— Task to carry out —
Copy, word for word, the lines of the entries below between the one with "COD Available in Karachi" and the one with "Show column", inclusive, and leave out everything else.

<<<<

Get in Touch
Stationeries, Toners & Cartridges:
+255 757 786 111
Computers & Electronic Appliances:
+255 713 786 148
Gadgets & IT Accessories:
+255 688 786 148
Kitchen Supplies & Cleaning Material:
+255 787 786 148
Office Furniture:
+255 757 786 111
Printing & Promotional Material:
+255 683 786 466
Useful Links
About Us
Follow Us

>>>>
<<<<

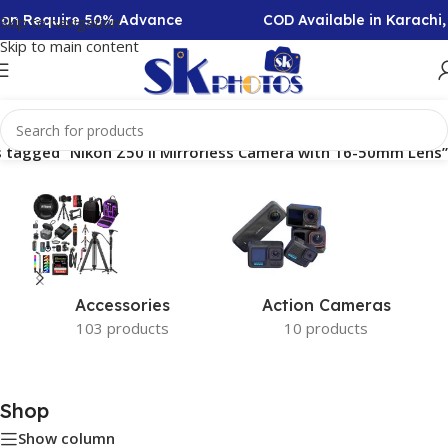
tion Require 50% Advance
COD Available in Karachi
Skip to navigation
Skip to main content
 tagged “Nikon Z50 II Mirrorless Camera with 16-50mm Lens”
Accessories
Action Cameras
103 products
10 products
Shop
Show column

>>>>

— Solution to this exercise —
COD Available in Karachi
Skip to navigation
Skip to main content
 tagged “Nikon Z50 II Mirrorless Camera with 16-50mm Lens”
Accessories
Action Cameras
103 products
10 products
Shop
Show column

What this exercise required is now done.